The words were spoken with an effort, but they were true. Molly did feel just like that at the moment.

Mrs Aldworth smiled, and a very pretty colour came into her cheeks.

“I have been quite ill,” she said. “I have been ill and weak for an extraordinarily long time. At least so Marcia says; and Nurse Davenant is quite a tyrant in her way, and Dr Anstruther too; but to tell the truth, darling, I have never had an ache or pain, and I can’t imagine why people make such a fuss. But there, darling, I am glad to see you and to have you back again. You’ll come and sit with your old mother sometimes, won’t you, and you won’t think it a dreadful trial?”

“Never again,” said Molly.

“Go, Molly dear, for the present,” said Marcia, “and send Ethel in.”

Molly went almost on tiptoe across the room. She got behind the screen and opened the door.

“Go in,” she said in a whisper; “she’s looking wonderful.”

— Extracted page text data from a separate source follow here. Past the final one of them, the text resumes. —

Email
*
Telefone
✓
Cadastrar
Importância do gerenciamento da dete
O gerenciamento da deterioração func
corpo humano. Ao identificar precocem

“Don’t whisper, girls,” said Marcia. “Come right in, Ethel.”

Ethel came in and also kissed her mother, and told her that she looked wonderfully well, and that she too was glad to be back, but she was more self-restrained than her sister, and more self-assured, putting a curb upon herself.

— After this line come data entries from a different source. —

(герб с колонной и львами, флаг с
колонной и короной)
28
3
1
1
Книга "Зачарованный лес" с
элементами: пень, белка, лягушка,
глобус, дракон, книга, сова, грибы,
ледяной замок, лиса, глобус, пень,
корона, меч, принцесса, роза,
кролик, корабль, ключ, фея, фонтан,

It was Nesta, after all, the youngest, the darling, who made her mother perfectly comfortable, for whatever her faults Nesta could not for a single moment be anything but natural. She came in soberly enough; but when she saw her parent she forgot everything, but just that this was Mothery, and once she had been a terrible beast to that same mother, and she made a little run across the room and dropped on her knees and took her mother’s hand and kissed it, and kissed it, and kissed it.